- _Task inputs_
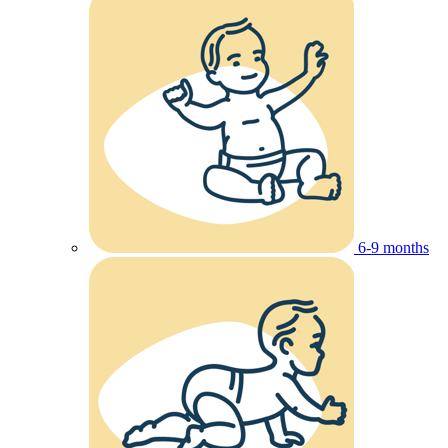
6-9 months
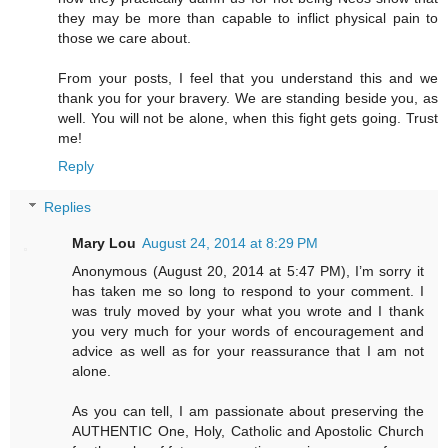
they may be more than capable to inflict physical pain to
those we care about.
From your posts, I feel that you understand this and we
thank you for your bravery. We are standing beside you, as
well. You will not be alone, when this fight gets going. Trust
me!
Reply
Replies
Mary Lou
August 24, 2014 at 8:29 PM
Anonymous (August 20, 2014 at 5:47 PM), I’m sorry it
has taken me so long to respond to your comment. I
was truly moved by your what you wrote and I thank
you very much for your words of encouragement and
advice as well as for your reassurance that I am not
alone.
As you can tell, I am passionate about preserving the
AUTHENTIC One, Holy, Catholic and Apostolic Church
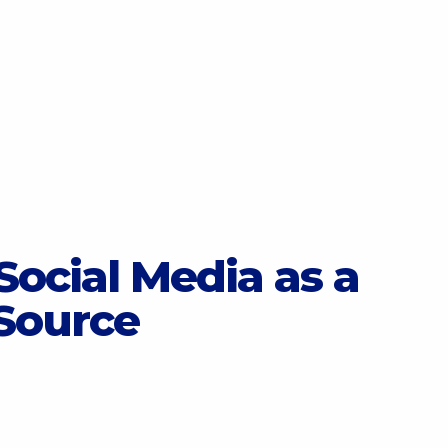
Social Media as a
Source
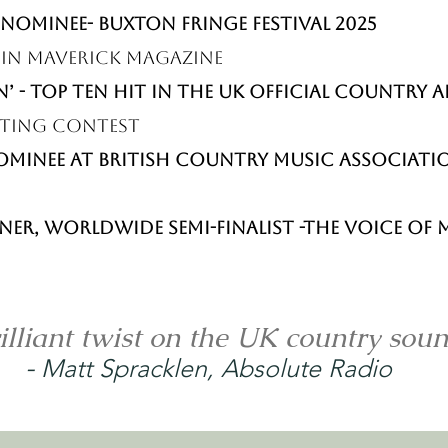
he high seas.

NOMINEE- BUXTON FRINGE FESTIVAL 2025
s in Maverick magazine
line and a growing fanbase at home and 
n’ - Top Ten hit in the UK Official Country
ing out an exciting path as an independent 
iting Contest
ice and unforgettable live shows.
Nominee at British Country Music Associat
ner, Worldwide Semi-Finalist -The Voice o
illiant twist on the UK country sou
-
Matt Spracklen, Absolute Radio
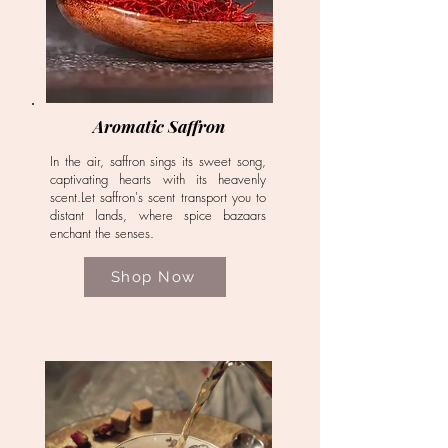
Aromatic Saffron
In the air, saffron sings its sweet song,
captivating hearts with its heavenly
scent.Let saffron's scent transport you to
distant lands, where spice bazaars
enchant the senses.
Shop Now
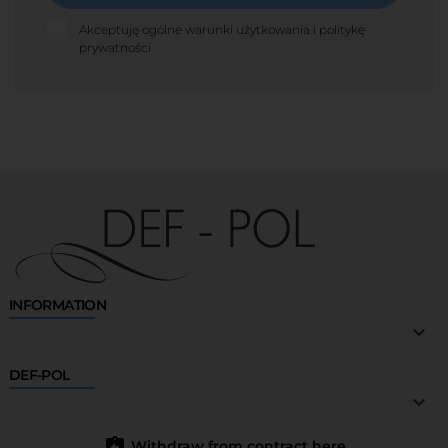
Akceptuję ogólne warunki użytkowania i politykę
prywatności
INFORMATION

DEF-POL

assignment_return
Withdraw from contract here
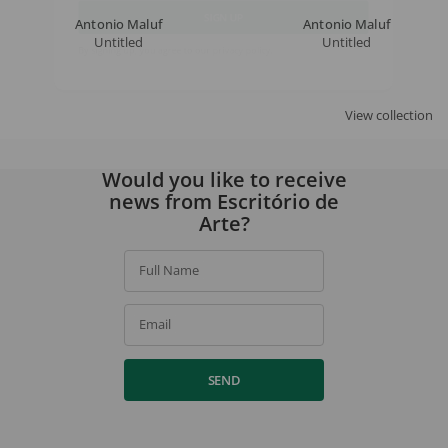
Antonio Maluf
Antonio Maluf
Untitled
Untitled
SIGN UP
By signing up, you agree to our
privacy policy
.
View collection
Would you like to receive
news from Escritório de
Arte?
Full Name
Email
SEND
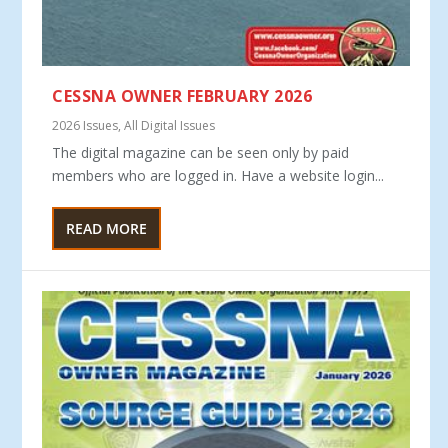
CESSNA OWNER FEBRUARY 2026
2026 Issues
,
All Digital Issues
The digital magazine can be seen only by paid
members who are logged in. Have a website login...
READ MORE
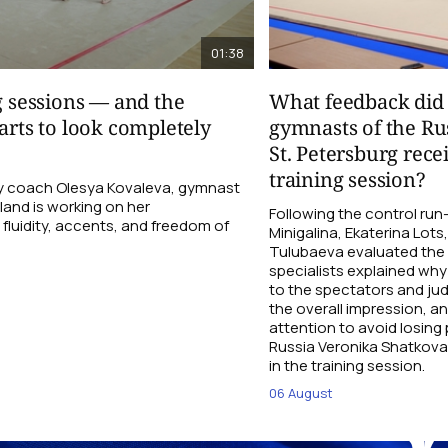
01:38
g sessions — and the
What feedback did 
arts to look completely
gymnasts of the Ru
St. Petersburg rece
training session?
 coach Olesya Kovaleva, gymnast
and is working on her
Following the control ru
fluidity, accents, and freedom of
Minigalina, Ekaterina Lots
Tulubaeva evaluated the
specialists explained why 
to the spectators and ju
the overall impression, a
attention to avoid losin
Russia Veronika Shatkova
in the training session.
06 August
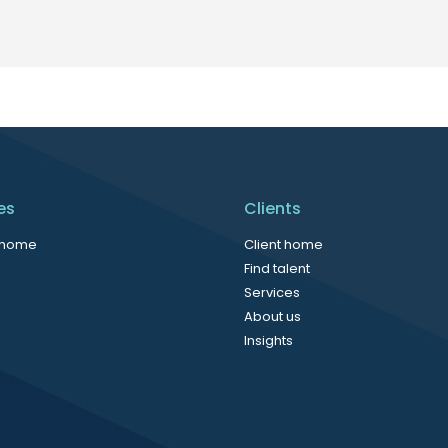
es
Clients
 home
Client home
Find talent
Services
About us
Insights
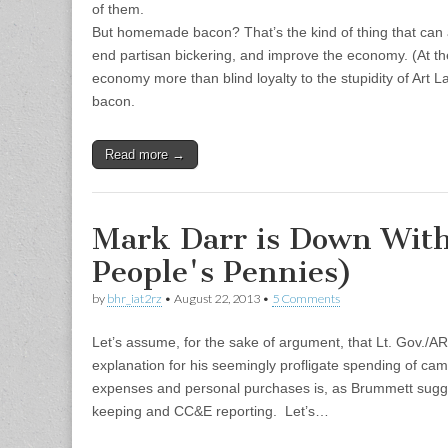
of them.
But homemade bacon? That’s the kind of thing that ca
end partisan bickering, and improve the economy. (At the 
economy more than blind loyalty to the stupidity of Art La
bacon.
Read more →
Mark Darr is Down Wit
People's Pennies)
by
bhr_iat2rz
•
August 22, 2013
•
5 Comments
Let’s assume, for the sake of argument, that Lt. Gov./A
explanation for his seemingly profligate spending of ca
expenses and personal purchases is, as Brummett sugges
keeping and CC&E reporting. Let’s…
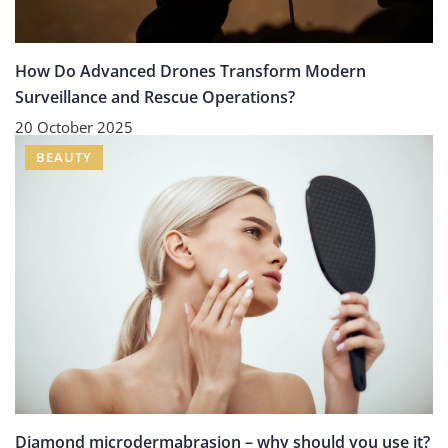
How Do Advanced Drones Transform Modern
Surveillance and Rescue Operations?
20 October 2025
BEAUTY
Diamond microdermabrasion – why should you use it?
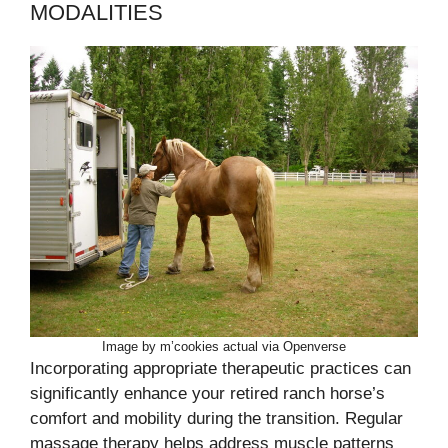
MODALITIES
Image by m’cookies actual via Openverse
Incorporating appropriate therapeutic practices can
significantly enhance your retired ranch horse’s
comfort and mobility during the transition. Regular
massage therapy helps address muscle patterns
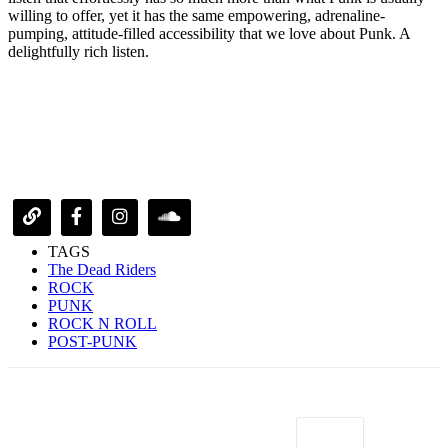
willing to offer, yet it has the same empowering, adrenaline-
pumping, attitude-filled accessibility that we love about Punk. A
delightfully rich listen.
TAGS
The Dead Riders
ROCK
PUNK
ROCK N ROLL
POST-PUNK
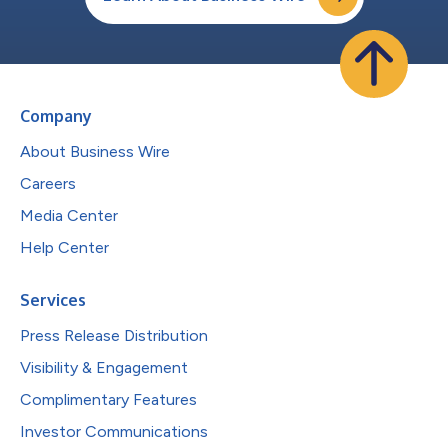
Company
About Business Wire
Careers
Media Center
Help Center
Services
Press Release Distribution
Visibility & Engagement
Complimentary Features
Investor Communications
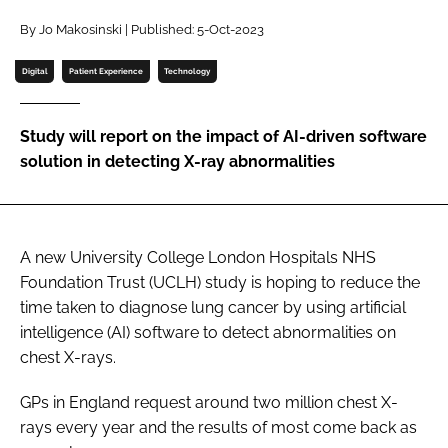
Password
By Jo Makosinski | Published: 5-Oct-2023
Digital
Patient Experience
Technology
Password
Study will report on the impact of AI-driven software
Remember me
solution in detecting X-ray abnormalities
A new University College London Hospitals NHS
FORGOT PASSWORD?
Foundation Trust (UCLH) study is hoping to reduce the
time taken to diagnose lung cancer by using artificial
intelligence (AI) software to detect abnormalities on
chest X-rays.
GPs in England request around two million chest X-
rays every year and the results of most come back as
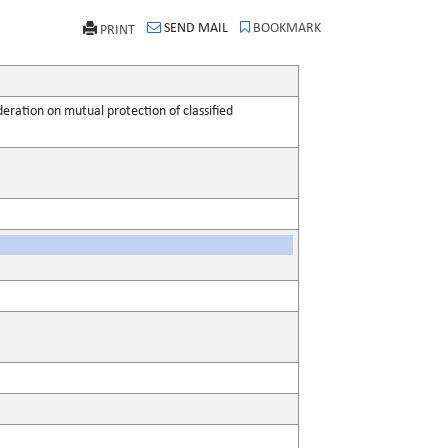
SEND MAIL
BOOKMARK
PRINT
ation on mutual protection of classified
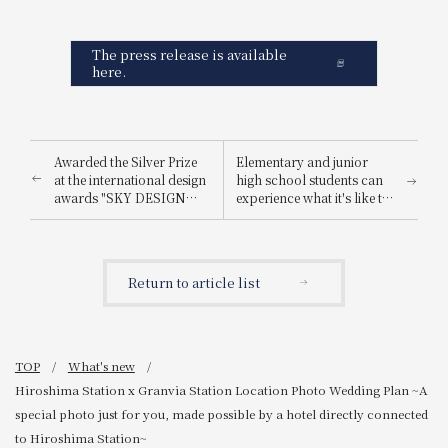
The press release is available
here.
Awarded the Silver Prize
Elementary and junior
at the international design
high school students can
awards "SKY DESIGN
experience what it's like to
AWARDS 2025".
be a hotel employee for
one day! "Let's enjoy being
a hotel employee!"
Return to article list
TOP
What's new
Hiroshima Station x Granvia Station Location Photo Wedding Plan ~A
special photo just for you, made possible by a hotel directly connected
to Hiroshima Station~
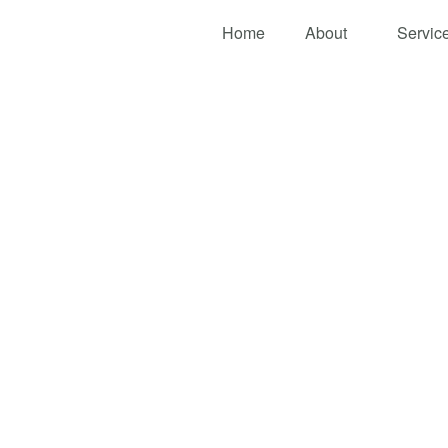
Home
About
Servic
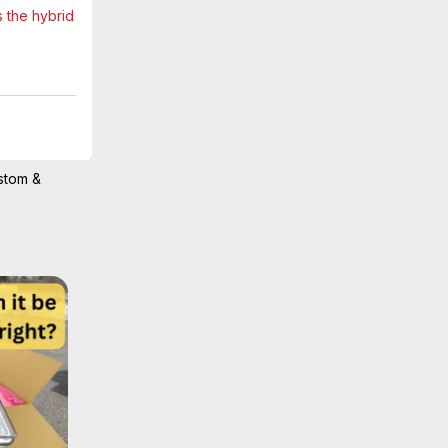
CX-90 Comparison
6
 the hybrid 
Mar 29, 2025
Kia’s multi-
e arranged 
stom &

- _Assigned task_
Show every line in the entries above that contains the string "well".

- _Output below_
well. You will not be alone, when this fight gets going. Trust
advice as well as for your reassurance that I am not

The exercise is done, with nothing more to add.